警戒される左足。バリエーションを広げる試み
久保の最大の見せ場だったのは、後半27分の決定機。左サイドバック・小川諒也のパスを途中出場の高校生・原大智が落とした瞬間、前向きにボールを受けた久保は一気に前進。ペナルティやや外側の位置からまたも右足で思い切ったシュートを放ったのだ。これは相手守護神・阿部伸行の正面に飛び、ゴールには至らなかったが、「右でも十分勝負できる」というところを強く印象付けた。
「あそこで右足で1回決めておかないと。『右はないぞ』と思われたらおしまいなんで、早く右で決められるように練習したいと思ってます。相手も自分の左を狙ってきていたし、その分、右が空いてくるんで、『右もあるぞ』というのは見せたいと思います」と15歳の点取り屋はプレーのバリエーションを広げようと今、躍起になっている。
こうした駆け引き、相手の裏をかくことの重要性はバルセロナ時代から叩き込んできたことなのだろう。それを公式戦、しかもJ3優勝候補の長野相手に具現化できるのが、この選手の非凡さだ。
後半32分に登場して9ヶ月ぶりの公式戦復帰を果たし、久保と初共演した米本拓司も「化け物ちゃ化け物(笑)。自分が高校1年の時にこのレベルの試合に出るのは考えられなかった。ホントに適応能力の高さ、スピードに慣れる速さもすごいし、今のJ3の軸と言っても過言ではない。ボールを持った時のワクワク感もありますね」と驚きを覚えたという。
終盤は長野に押し込まれ、シュート数も倍の10本を打たれたFC東京U-23だったが、最終的に0-0のドロー。アウェイでの勝ち点1は最低限の結果だったと言える。
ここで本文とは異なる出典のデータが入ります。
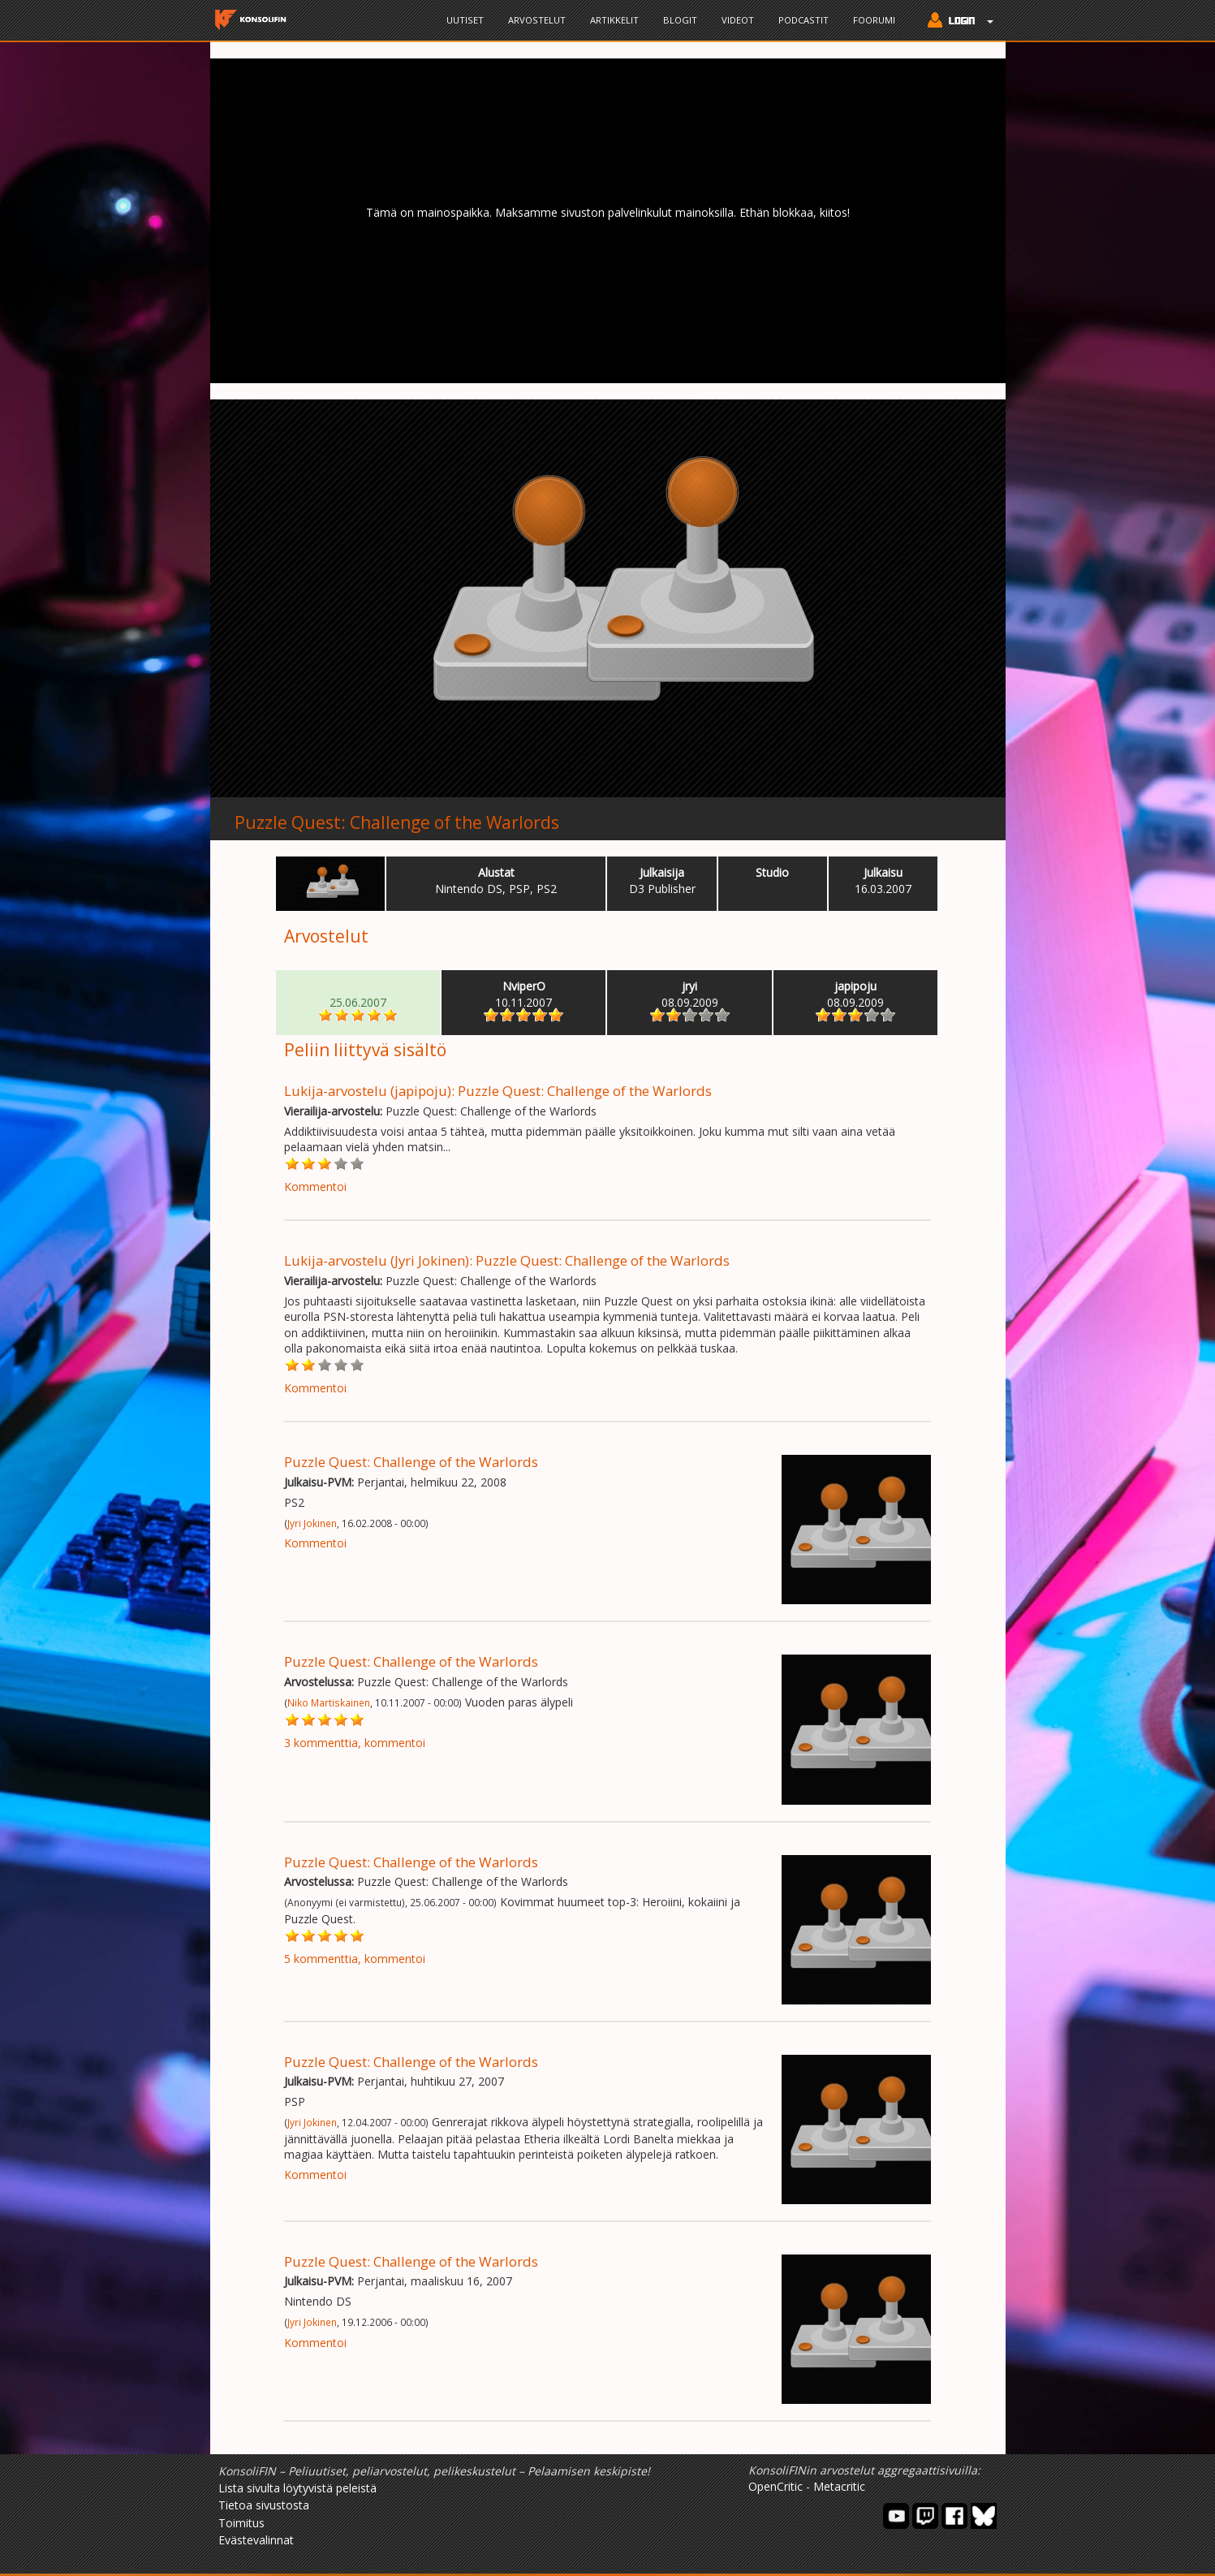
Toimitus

「試合展開的には押されてた時もあったし、押してた時もあって、どっちに転んでもおかしくなかった。転ぶんだったらこっちに転んでほしかったなという試合だったんで、ちょっと悔しかったです」と15歳の点取り屋は勝ち点3を手にできなかったことに不完全燃焼感を吐露した。そんな中でも、この半年間の確かな成長は実感した様子だった。